Courts

Courts are kept by magistrates. At one time, these were all Golds, who each heard cases from their demesne, but in more recent times trained and paid magistrates are often hired by the Golds to sit in their place. Most crimes require only one magistrate, but serious crimes, like murder, require three in most localities.

Order is kept with a bell, rung by the magistrate, and usually with an attached mindspell to calm those present. The bell is also rung after the verdict is announced.

Two advocates appear, accusing and defending. Their task is to assemble a coherent narrative to support their side's version of events, based on witness testimony and evidence. Testimony is taken under truth-geis, often administered or at least monitored by the magistrate.

The magistrate may, at his or her option, question a witness first, or may hand this function over to one of the advocates, after which the other advocate takes a turn. The accusing advocate questions the witness first after the magistrate.

Even if events occur such that no trial is necessary, the responsible magistrate must still make a finding and enter it into record, if a charge has been made formally. For example, if the accused dies, there is still an investigation, and if the case is settled out of court the magistrate must still be involved in closing it off and ensuring that no coercion or avoidance of justice has occurred. If they are satisfied, they will record it as resolved by restitution, without conviction.

Even a guilty plea does not remove the necessity to offer supporting testimony and evidence and map out a clear story of events, though it does reduce the time required, since the defender no longer argues for the accused's innocence. The defender may, however, urge mitigating circumstances.
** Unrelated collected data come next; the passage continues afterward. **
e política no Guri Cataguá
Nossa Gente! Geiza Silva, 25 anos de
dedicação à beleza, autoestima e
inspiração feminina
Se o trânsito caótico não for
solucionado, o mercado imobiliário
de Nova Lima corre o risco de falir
Cases are often settled with an agreement to pay a harmgeld, which can be a monetary fine, goods or services, to the victims or their families. There may also be a geis placed on convicted criminals to prevent them from reoffending in a similar way, with their cooperation. Prison is also used to prevent dangerous criminals from reoffending, though Victory is working on reducing the prison population and keeping only the truly dangerous and unreformable there, whereas her predecessor Glorious was given to imprisoning anyone who disagreed with him.